Ces longs mois nous ont permis de construire en remettant les choses dans le bon ordre, sans rien s’imposer pour préparer la suite. Avoir le choix, n’est ce pas magique ? Le champ des possibles qui est devant nous est très enthousiasmant. »

Thomas Coville :

« Cette journée est un mélange de concrétisation de la reconstruction tant technique que mentale, opérée tout l’hiver, d’émotions et d’impatience. J’ai navigué sur des supports très variés et maintenant je vais avoir un grand plaisir à retrouver Sodebo Ultim’.
Je suis émerveillé par l’énergie collective grâce à laquelle nous avons reconstruit. Tous les visages présents aujourd’hui ont joué un rôle important. Nous avons consolidé beaucoup de choses entre nous. Merci à chacun. »

Elie Canivenc :

« Nous avons profité de ce chantier hivernal pour reconstruire évidemment mais aussi pour faire évoluer Sodebo Ultim’ tant au niveau ergonomie qu’équipement embarqué ; et ce dans la perspective d’avoir un bateau adapté à l’ensemble du programme.
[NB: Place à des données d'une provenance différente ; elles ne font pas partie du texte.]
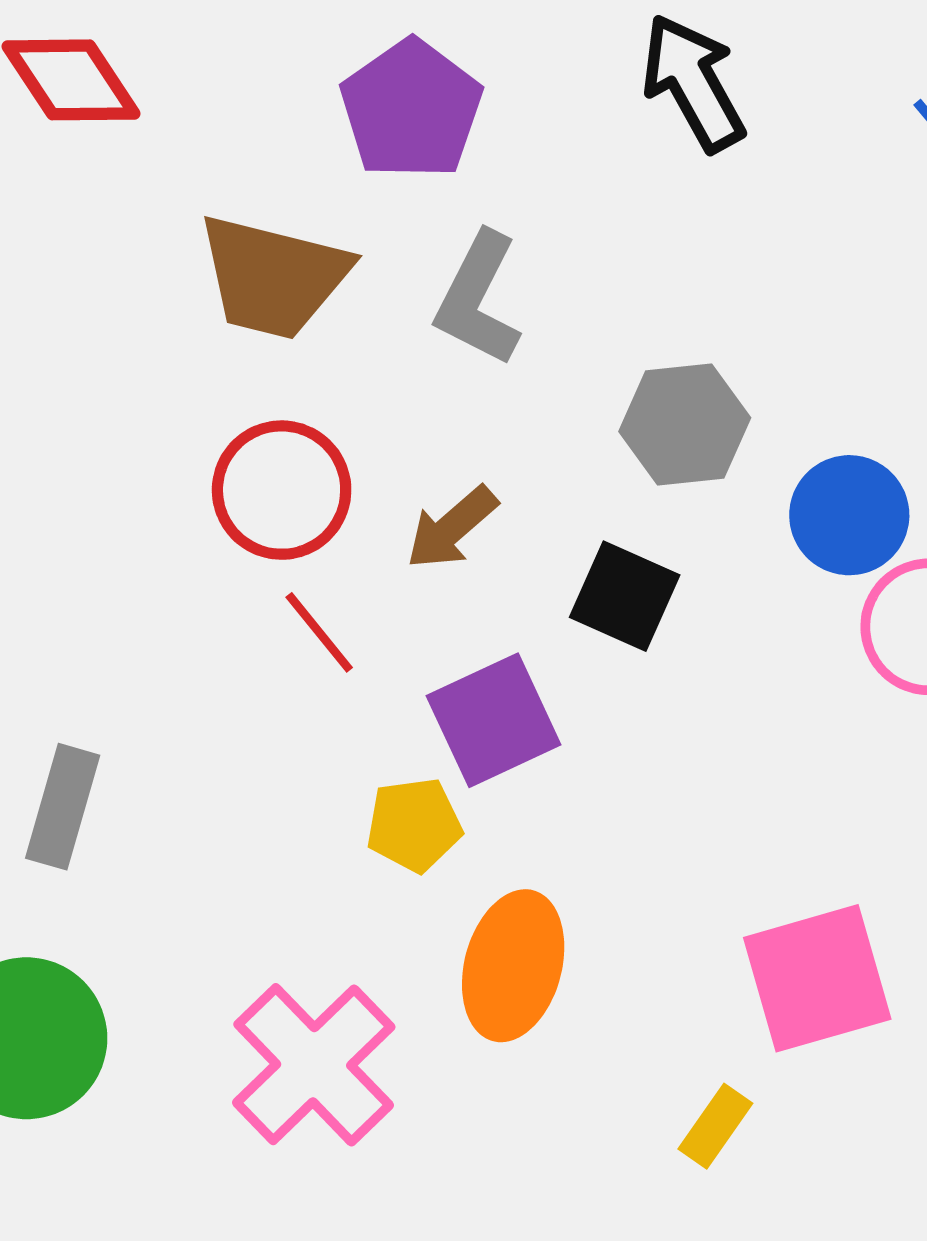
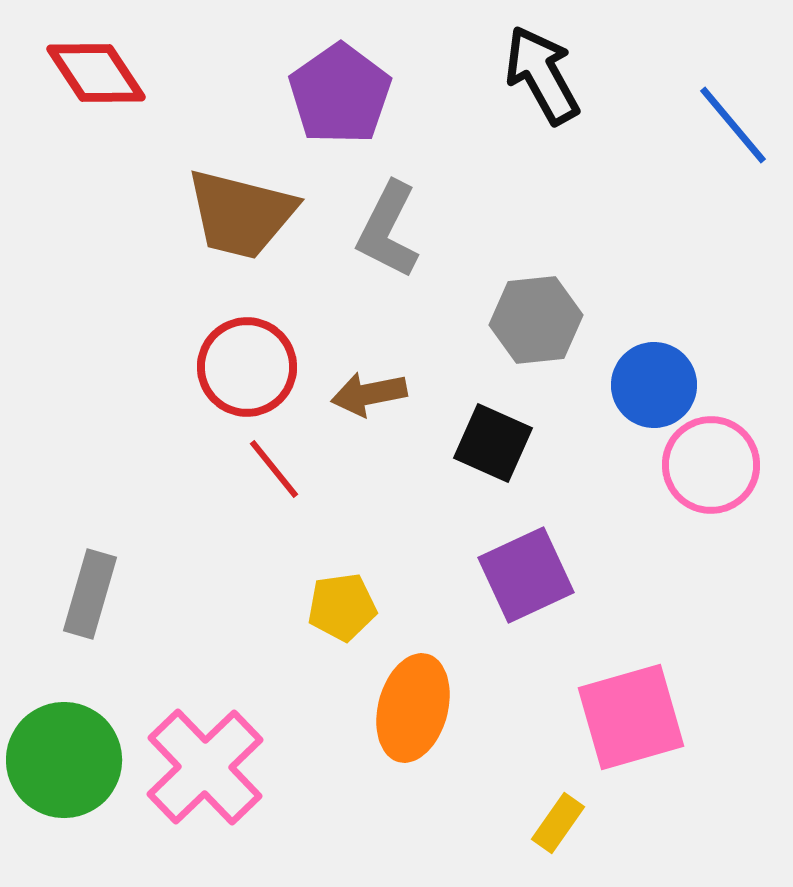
brown arrow: (452, 528) -> (369, 394), turned 30
purple square: (494, 720) -> (526, 575), moved
pink cross: (314, 1065) -> (205, 767), moved

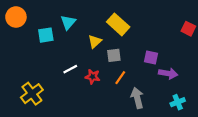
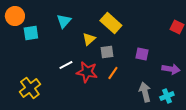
cyan square: (46, 35) -> (31, 33), moved
purple arrow: (168, 73) -> (171, 69), moved
red star: (93, 77) -> (87, 72), size x1.5
gray arrow: (137, 98) -> (145, 92), moved

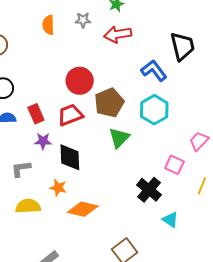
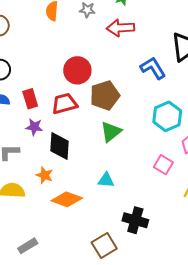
cyan hexagon: (154, 110) -> (167, 116), moved
black cross: (149, 190) -> (135, 220), moved, turned -30
cyan triangle: (170, 220) -> (106, 180), moved, turned -36

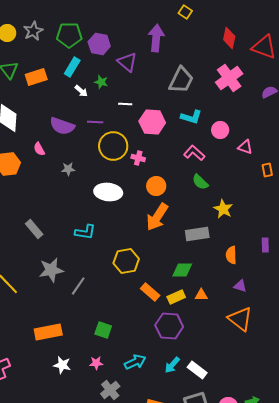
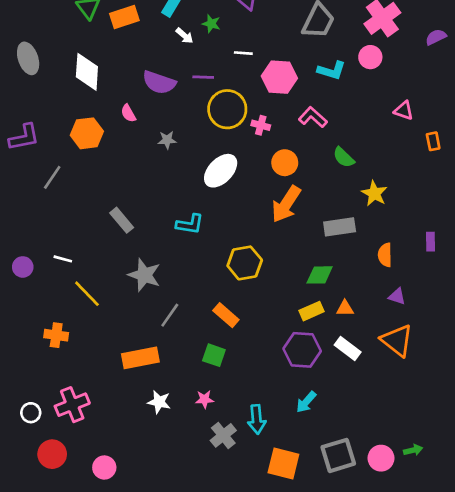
pink circle: (220, 130) -> (370, 57), moved
pink L-shape: (194, 153) -> (313, 117), moved
white ellipse: (108, 192) -> (221, 171), turned -52
gray star: (51, 270) -> (144, 275), turned 30
gray line: (78, 286) -> (170, 315), moved
orange rectangle: (150, 292) -> (226, 315), moved
cyan arrow: (135, 362) -> (257, 419), moved, turned 110
white rectangle: (197, 370) -> (348, 349), moved

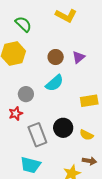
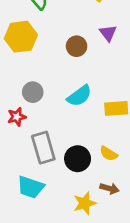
purple triangle: (79, 57) -> (108, 33), moved, turned -32
cyan semicircle: (55, 83) -> (79, 96), moved
black circle: (63, 128) -> (78, 159), moved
Toute l’équipe s’est fédérée autour du chantier. Nous avons eu l’opportunité de recruter de nouvelles personnes avec de très grandes compétences complémentaires à celles déjà présentes au sein du team. C’est très enrichissant. Aujourd’hui marque la fin d’un chantier de sept mois intenses mais très bien optimisés. Nous avons pris beaucoup de plaisir à faire évoluer Sodebo Ultim’. Maintenant place aux tests et aux entrainements. »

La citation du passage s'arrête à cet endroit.